Ein Gott, dem man vertrauen kann
Brasilien ist von der Corona-Pandemie besonders stark betroffen und als Risikogebiet eingestuft. Das Leben hier ist zurzeit eine große Herausforderung. Wie gut, wenn man
weiß, dass Gott und nicht ein Virus das letzte Wort über unser Leben hat! In Psalm 139,16 steht: „Als ich gerade erst entstand, hast du mich schon gesehen. Alle Tage meines Lebens hast du in dein Buch geschrieben – noch bevor einer von ihnen begann!“
Plötzlich selbst betroffen
Diese Worte habe ich in den letzten Wochen immer wieder Bekannten und Freunden zugesprochen, wenn sie Todesfälle, die durch das Covid-19-Virus verursacht wurden, zu verkraften hatten. Und dann war ich plötzlich selbst betroffen: Mit Husten und Lungenschmerzen fing es an. Dann wurde das Atmen schwer, die Stimme war weg. Ich hatte große Angst, dass ich ins Krankenhaus muss, da viele Patienten, die hier in Kliniken künstlich beatmet werden, sterben.
Immer wieder kam mir der Vers aus Psalm 139 in den Sinn. Ich hatte ihn für andere ausgewählt, nun gab er mir selbst in meiner Angst und Unsicherheit Trost und Sicherheit. Mir wurde bewusst: Egal, was kommt, Gott hat mein Leben in der Hand. Immer und unter allen Umständen, auch während der Pandemie. Das hat mich ermutigt, Gott ganz neu zu vertrauen.
Gott ändert sich nicht, auch nicht in der Pandemie
Unterstützt wurde ich von meinem christlichen Hausarzt, der rund um die Uhr für mich erreichbar war und mich mit Medikamenten gegen die Schmerzen versorgte. Er hat mich ermutigt, daran festzuhalten, dass ich auch ohne Krankenhausaufenthalt wieder gesund werden kann. Und tatsächlich, es geht mir langsam wieder besser.

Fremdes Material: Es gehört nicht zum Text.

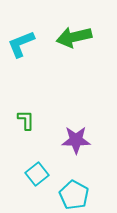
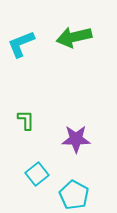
purple star: moved 1 px up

Ich bin Gott von Herzen dankbar für seine Nähe während der akuten Krankheitstage und für den Trost, den er mir durch diesen Bibelvers geschenkt hat. Er ist ein Gott, dem man vertrauen kann und der sich nicht wegen einer Pandemie ändert. Alle Tage meines Lebens hat er in sein Buch geschrieben – noch bevor einer von ihnen begann!
Danke für Ihre Begleitung im Dienst auch im Jahr 2021.